There are many obvious changes in sound here. The first thing is the lack of the auxiliary percussionist who colored Surya
’s plodding beats with additional washes of cymbals and exotic bongo patterns. In place of the dual percussionists of releases past stands only one man behind the kit, New Yorker Chris Dialogue. His rhythms are deceptively layered and nuanced, but more importantly, his switches from gargantuan cymbal-smashing ferocity to placidly propulsive groove add a whole new level of dynamic intensity to the band’s music.
The music still carries the exotic punch of the past, however. The Eastern sensibilities of the band manifest themselves in the meditative drone climaxes that characterize both tunes, and “Chariot in Solemn Procession” brings back the familiar tanpura drone from previous releases. It’s used brilliantly, creating a hypnotic swirl over which the band paints its most imposing doom epic yet.
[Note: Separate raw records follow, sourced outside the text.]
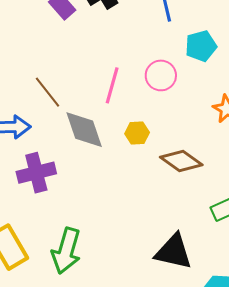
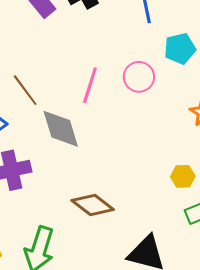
yellow hexagon: (137, 133) -> (183, 176), moved
brown diamond: (181, 161) -> (93, 205), moved

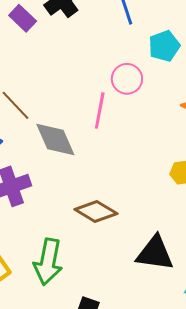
pink line: (90, 85) -> (100, 110), moved

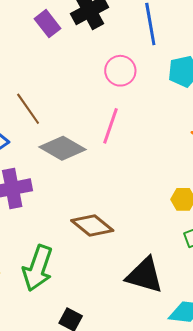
pink circle: (127, 79) -> (120, 71), moved
gray diamond: (55, 139) -> (62, 148), turned -45

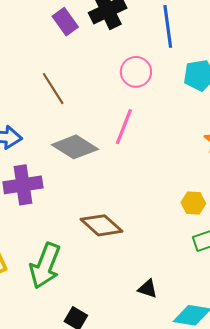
brown line: (28, 109) -> (53, 89), moved
black triangle: (145, 275) -> (148, 289), moved, size x0.5

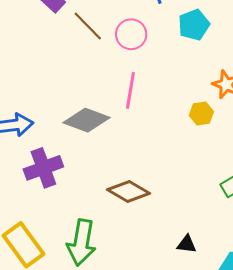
brown line: (53, 89) -> (88, 26), moved
yellow hexagon: (193, 203) -> (201, 114), moved

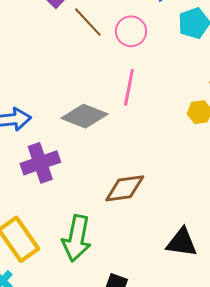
brown diamond: (128, 192) -> (125, 188), turned -39
black triangle: (187, 244) -> (182, 242), size x1.6

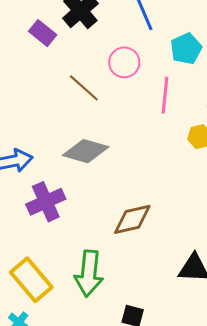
brown line: (88, 22) -> (84, 88), moved
pink line: (129, 87) -> (165, 95), moved

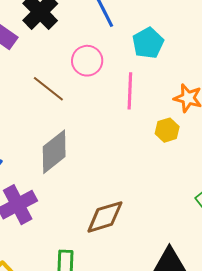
gray diamond: (86, 151) -> (54, 152), turned -51

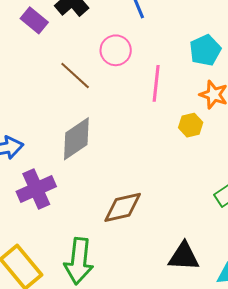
cyan pentagon: (148, 43) -> (205, 50), moved

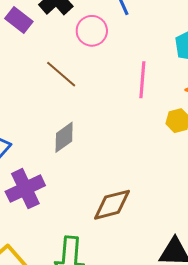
pink circle: (116, 50) -> (92, 31), moved
gray diamond: (76, 139) -> (64, 137), size x0.7

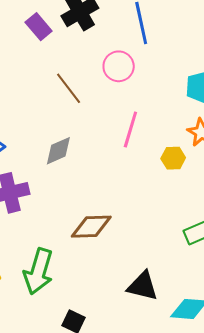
pink circle: (92, 31) -> (119, 66), moved
pink line: (142, 80) -> (130, 130), moved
The climax sees a pulsing, bassy groove explode into overdriven chaos and Sleep-esque anthemic chants while the stolid, unflinching tanpura drills its presence into your head.
Opener “Droning Earth” is a two-part epic, beginning with licks of feedback that transmute into a thunderous fuzz riff, laying the seeds for a groove which the band will explore infinitely over the next ten minutes, leaving no sun-drenched stone unturned, no meticulous, consciousness-altering repetition unfulfilled. The vocals in the first section maneuver the riff with an addicting, stoned swagger as if Queens of the Stone Age's most seductive tendencies were married with swathes of mutating feedback. The second section abandons the up-front presence of vocals for a towering instrumental jam that pulses with tribal urgency and marries cosmic Pink Floyd-esque aspirations with endless deserts and a focus on channeling the mysteries of the bold red sun.
The guitar riffs are meandering in an exploratory sense, using simple motifs to establish the world and then going off and exploring from there. The bass work is also far more adept than in the past; and, while lacking the outright monolithic fuzz presence of Surya
, the syrupy groove with which the bassist slinks through these songs locks in with the drums for a rhythm section that grabs you by the throat and propels you to the frontline of these monolithic marches.
Queen Elephantine purveys a new era of doom/drone metal in the tradition of star-gazing doom acts like Ufomammut. But more importantly the group traverses other realms of musical exploration in a way similar to the Six Organs of Admittance ilk, with their merging of Eastern and Western flavors to a bed of psychedelic aspiration.